Indeed, hence the desire to walk it once and pass down a summary of the
results in an explicit struct. The patch in this thread removes one
redundancy, but there are many. I think I counted 6 iovec walks in some
path? I can't remember which. I'd rather tackle them all in one go.

- z

2006-12-04 19:50:57

by Chen, Kenneth W

[permalink] [raw]
Subject: RE: [patch] remove redundant iov segment check

Andrew Morton wrote on Monday, December 04, 2006 11:36 AM
> On Mon, 4 Dec 2006 08:26:36 -0800
> "Chen, Kenneth W" <[email protected]> wrote:
>
> > So it's not possible to call down to generic_file_aio_read/write with invalid
> > iov segment. Patch proposed to delete these redundant code.
>
> erp, please don't touch that code.
>
> The writev deadlock fixes which went into 2.6.17 trashed writev()
> performance and Nick and I are slowly trying to get it back, while fixing
> the has-been-there-forever pagefault-in-write() deadlock.
>
> This is all proving very hard to do, and we don't need sweeping code
> cleanups happening under our feet ;)
>
> I'll bring those patches back in next -mm, but not very confidently.


OK, I will wait until that bug settles down and resubmit. I really don't
see the value of walking the iov multiple times doing the same thing.

I will also dig up the archive to see if I can help in any way.

- Ken

2007-01-02 11:01:55

by Christoph Hellwig

[permalink] [raw]
Subject: Re: [patch] remove redundant iov segment check

> I wonder if it wouldn't be better to make this change as part of a
> larger change that moves towards an explicit iovec container struct
> rather than bare 'struct iov *' and 'nr_segs' arguments. The struct
> could have a flag that expressed whether the elements had been
> checked. A helper could be called by the upper and lower code paths
> which does the checking, marks the flag, and avoids checking again if
> the flag is set.
>
> We've wanted an explicit struct in the past to avoid the multiple
> walks of iovecs that various paths do for their own reasons. The
> iovec walk that is checking for length wrapping could also be
> building a bitmap of length alignment that O_DIRECT could be using to
> test 512B alignment without having to walk the iovec again.

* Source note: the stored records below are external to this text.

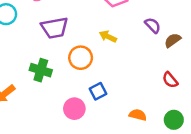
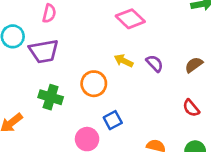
purple semicircle: (153, 25) -> (155, 63), moved
purple trapezoid: (54, 28) -> (44, 51), moved

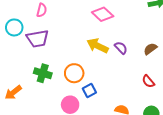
yellow arrow: (124, 61) -> (98, 46), size x1.5
orange circle: (94, 84) -> (74, 73), moved

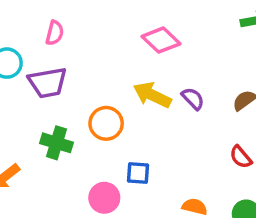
orange circle: (74, 73) -> (106, 123), moved
blue square: (89, 90) -> (138, 173), turned 32

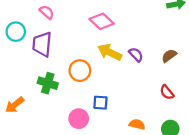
pink semicircle: (55, 33) -> (47, 12), turned -63
pink diamond: (161, 40) -> (102, 21), moved
purple trapezoid: (48, 83) -> (42, 44), turned 105

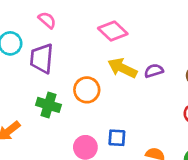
purple semicircle: (136, 55) -> (154, 71), turned -63
blue square: (100, 103) -> (117, 138), moved

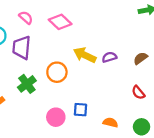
pink diamond: (113, 31) -> (60, 22), moved
green cross: (48, 105) -> (27, 84), turned 36

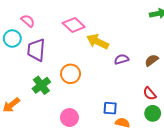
pink semicircle: (26, 18) -> (28, 21), moved
yellow arrow: (85, 55) -> (98, 42), moved
blue square: (80, 110) -> (110, 108), moved
green circle: (142, 127) -> (153, 113), moved

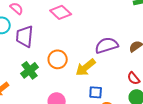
yellow arrow: (98, 42) -> (86, 67), moved, turned -65
purple semicircle: (121, 59) -> (107, 45), size x1.6

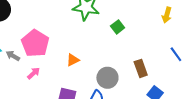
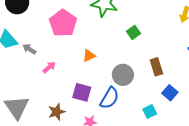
green square: (118, 27) -> (134, 32), moved
pink pentagon: (35, 43) -> (63, 23), moved

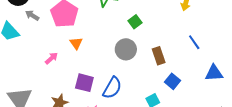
gray arrow: (29, 49) -> (32, 15), moved
orange triangle: (89, 56) -> (76, 43), moved, turned -40
gray circle: (123, 75) -> (126, 49), moved

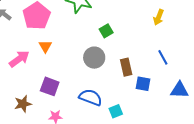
pink arrow: (51, 58) -> (19, 59), size x1.5
blue square: (173, 81) -> (143, 84), moved, turned -35
blue semicircle: (112, 88) -> (90, 97), moved, turned -105

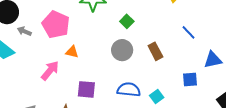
orange triangle: (45, 46) -> (72, 52), turned -32
blue square: (143, 84) -> (190, 80), moved

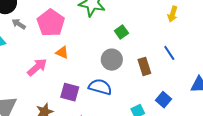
blue line: (189, 32) -> (169, 53), moved
blue square: (190, 80) -> (163, 100), moved, turned 35
blue semicircle: (129, 90) -> (100, 87), moved

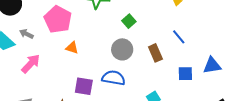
gray arrow: (19, 24) -> (26, 34), moved
pink arrow: (37, 67) -> (31, 64), moved
blue square: (163, 100) -> (185, 74), moved, turned -35

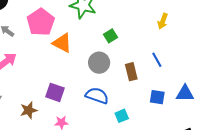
orange triangle: (72, 48) -> (62, 43), moved, size x1.5
blue semicircle: (113, 78) -> (97, 96), moved

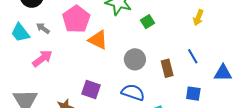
green square: (110, 36) -> (147, 22), moved
blue triangle: (185, 93) -> (223, 73), moved

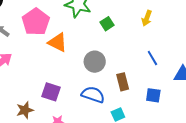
yellow arrow: (198, 18) -> (147, 18), moved
brown rectangle: (167, 68) -> (123, 82), moved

I suspect it should be rather trivial to get this started. As a first
step we simply add a

struct iodesc {
int nr_segs;
struct iovec ioc[]
};

And then we can add fields where nessecary. First a full_length one
to avoid the loops to calculate thw whole I/O size, then flags for
the alignment check, etc..

2007-01-02 18:22:06

by Zach Brown

[permalink] [raw]
Subject: Re: [patch] remove redundant iov segment check

>> I wonder if it wouldn't be better to make this change as part of a
>> larger change that moves towards an explicit iovec container struct
>> rather than bare 'struct iov *' and 'nr_segs' arguments.

> I suspect it should be rather trivial to get this started. As a first
> step we simply add a
>
> struct iodesc {
> int nr_segs;
> struct iovec ioc[]
> };

Agreed, does anyone plan to try this in the near future? I can
always throw it at the bottom of the todo list :/.

- z

2007-01-02 18:25:58

by Chen, Kenneth W

[permalink] [raw]
Subject: RE: [patch] remove redundant iov segment check

Zach Brown wrote on Tuesday, January 02, 2007 10:22 AM
> >> I wonder if it wouldn't be better to make this change as part of a
> >> larger change that moves towards an explicit iovec container struct
> >> rather than bare 'struct iov *' and 'nr_segs' arguments.
>
> > I suspect it should be rather trivial to get this started. As a first
> > step we simply add a
> >
> > struct iodesc {
> > int nr_segs;
> > struct iovec ioc[]
> > };
>
> Agreed, does anyone plan to try this in the near future?

Yes, I will take a stab at it this week.